* [ABOUT THIS EXERCISE] A faithful copy of every entry, with the pictures removed, is what is needed here.

* [STORED DATA]
──────────
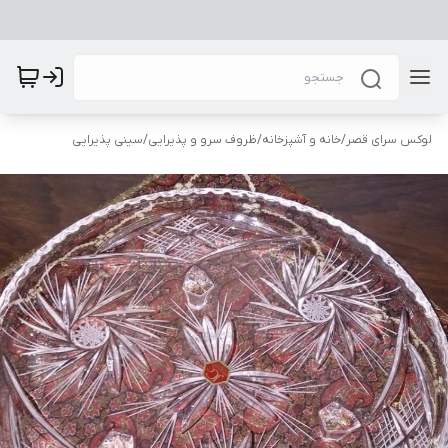
لوکس سرای قصر
/
خانه و آشپزخانه
/
ظروف سرو و پذیرایی
/
سینی پذیرایی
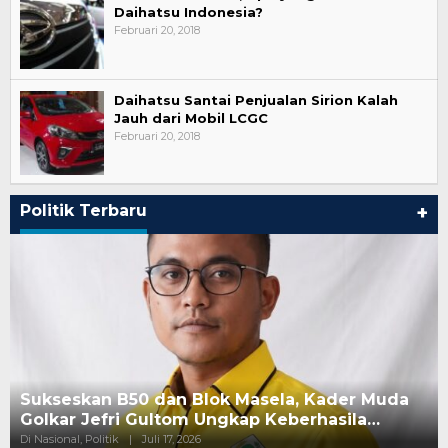
Daihatsu Indonesia?
Februari 20, 2018
Daihatsu Santai Penjualan Sirion Kalah
Jauh dari Mobil LCGC
Februari 20, 2018
Politik Terbaru
+
100 Hari Rudy–Seno Dinilai Masih Tahap
Konsolidasi, Aksi Nyata Dinantikan
Di Politik
|
Mei 26, 2025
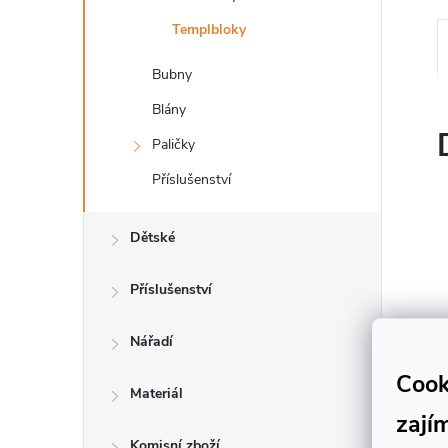
n
Templbloky
e
Bubny
l
Blány
Paličky
Příslušenství
Dětské
Příslušenství
Nářadí
Cook
Materiál
zají
Komisní zboží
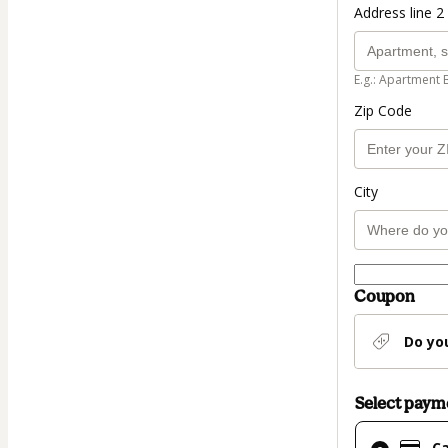
Address line 2 
E.g.: Apartment 
Zip Code
City
Coupon
Do yo
Select pay
Card
C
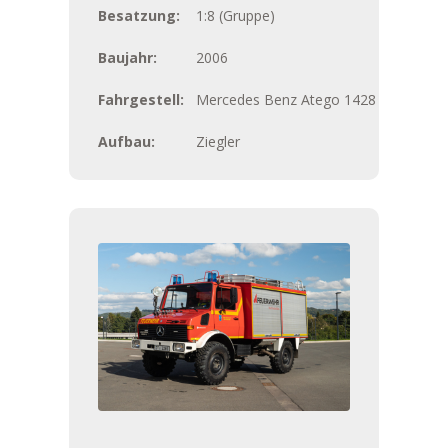
Besatzung:
1:8 (Gruppe)
Baujahr:
2006
Fahrgestell:
Mercedes Benz Atego 1428
Aufbau:
Ziegler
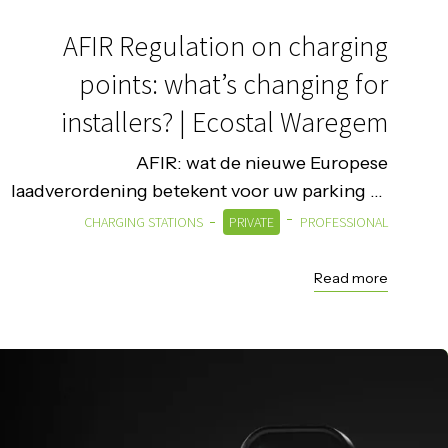
AFIR Regulation on charging
points: what’s changing for
installers? | Ecostal Waregem
AFIR: wat de nieuwe Europese
laadverordening betekent voor uw parking of
bedrijfssite. Laadinfrastructuur in Europa
CHARGING STATIONS
PRIVATE
PROFESSIONAL
groeit snel en met die groei komt strengere
regelgeving. AFIR (Alternative Fuels Inf...
Read more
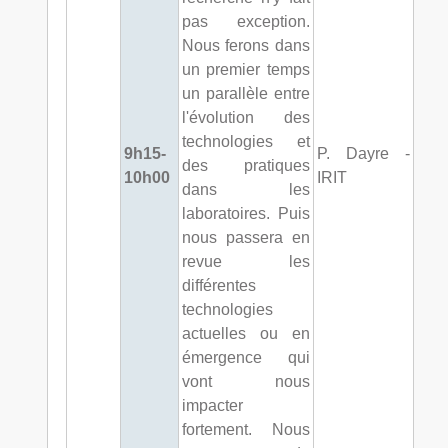
pas exception.
Nous ferons dans
un premier temps
un parallèle entre
l'évolution des
technologies et
9h15-
P. Dayre -
des pratiques
10h00
IRIT
dans les
laboratoires. Puis
nous passera en
revue les
différentes
technologies
actuelles ou en
émergence qui
vont nous
impacter
fortement. Nous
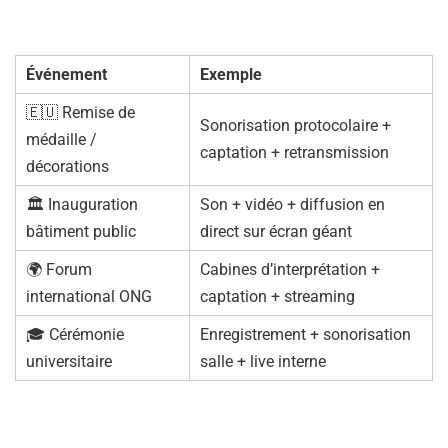
Événement
Exemple
🇪🇺 Remise de
Sonorisation protocolaire +
médaille /
captation + retransmission
décorations
🏛️ Inauguration
Son + vidéo + diffusion en
bâtiment public
direct sur écran géant
🌍 Forum
Cabines d’interprétation +
international ONG
captation + streaming
🎓 Cérémonie
Enregistrement + sonorisation
universitaire
salle + live interne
──────────
* [RESULT]
لوکس سرای قصر
/
خانه و آشپزخانه
/
ظروف سرو و پذیرایی
/
سینی پذیرایی
Daihatsu Indonesia?
Februari 20, 2018
Daihatsu Santai Penjualan Sirion Kalah
Jauh dari Mobil LCGC
Februari 20, 2018
Politik Terbaru
+
100 Hari Rudy–Seno Dinilai Masih Tahap
Konsolidasi, Aksi Nyata Dinantikan
Di Politik
|
Mei 26, 2025
n
Templbloky
e
Bubny
l
Blány
Paličky
Příslušenství
Dětské
Příslušenství
Nářadí
Cook
Materiál
zají
Komisní zboží
Address line 2 
E.g.: Apartment 
Zip Code
City
Coupon
Do yo
Select pay
Card
C
Besatzung:
1:8 (Gruppe)
Baujahr:
2006
Fahrgestell:
Mercedes Benz Atego 1428
Aufbau:
Ziegler
AFIR Regulation on charging
points: what’s changing for
installers? | Ecostal Waregem
AFIR: wat de nieuwe Europese
laadverordening betekent voor uw parking of
bedrijfssite. Laadinfrastructuur in Europa
CHARGING STATIONS
PRIVATE
PROFESSIONAL
groeit snel en met die groei komt strengere
regelgeving. AFIR (Alternative Fuels Inf...
Read more
pas exception.
Nous ferons dans
un premier temps
un parallèle entre
l'évolution des
technologies et
9h15-
P. Dayre -
des pratiques
10h00
IRIT
dans les
laboratoires. Puis
nous passera en
revue les
différentes
technologies
actuelles ou en
émergence qui
vont nous
impacter
fortement. Nous
Événement
Exemple
🇪🇺 Remise de
Sonorisation protocolaire +
médaille /
captation + retransmission
décorations
🏛️ Inauguration
Son + vidéo + diffusion en
bâtiment public
direct sur écran géant
🌍 Forum
Cabines d’interprétation +
international ONG
captation + streaming
🎓 Cérémonie
Enregistrement + sonorisation
universitaire
salle + live interne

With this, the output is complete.